IDP-PGFE: An Interpretable Disruption Predictor based on Physics-Guided Feature Extraction
Chengshuo Shen, Wei Zheng, Yonghua Ding, Xinkun Ai, Fengming Xue, Yu, Zhong, Nengchao Wang, Li Gao, Zhipeng Chen, Zhoujun Yang, Zhongyong Chen,, Yuan Pan, J-TEXT team

TL;DR
This paper introduces IDP-PGFE, an interpretable machine learning disruption predictor for tokamaks that uses physics-guided feature extraction to improve accuracy and provide insights into disruption mechanisms.
Contribution
The paper presents a novel interpretable disruption predictor that integrates physics-guided features, enhancing prediction performance and offering physical insights into disruption processes.
Findings
ECRH triggers radiation-caused disruption lowering density at disruption.

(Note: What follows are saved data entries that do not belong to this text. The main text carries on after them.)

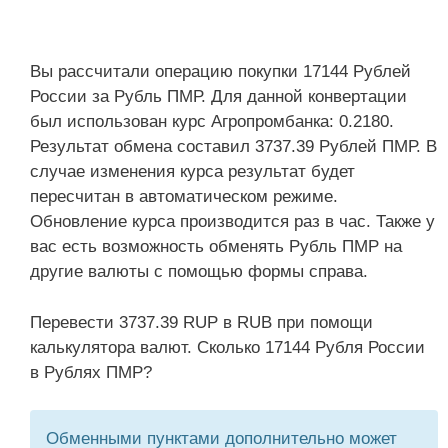
Вы рассчитали операцию покупки 17144 Рублей
России за Рубль ПМР. Для данной конвертации
был использован курс Агропромбанка: 0.2180.
Результат обмена составил 3737.39 Рублей ПМР. В
случае изменения курса результат будет
пересчитан в автоматическом режиме.
Обновление курса производится раз в час. Также у
вас есть возможность обменять Рубль ПМР на
другие валюты с помощью формы справа.
Перевести 3737.39 RUP в RUB при помощи
калькулятора валют. Сколько 17144 Рубля России
в Рублях ПМР?
Обменными пунктами дополнительно может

RMP raises density limit and affects radiation profile.
Interpretability aligns with existing disruption mechanisms.
Abstract
Disruption prediction has made rapid progress in recent years, especially in machine learning (ML)-based methods. Understanding why a predictor makes a certain prediction can be as crucial as the prediction's accuracy for future tokamak disruption predictors. The purpose of most disruption predictors is accuracy or cross-machine capability. However, if a disruption prediction model can be interpreted, it can tell why certain samples are classified as disruption precursors. This allows us to tell the types of incoming disruption and gives us insight into the mechanism of disruption. This paper designs a disruption predictor called Interpretable Disruption Predictor based On Physics-guided feature extraction (IDP-PGFE) on J-TEXT. The prediction performance of the model is effectively improved by extracting physics-guided features. A high-performance model is required to ensure the…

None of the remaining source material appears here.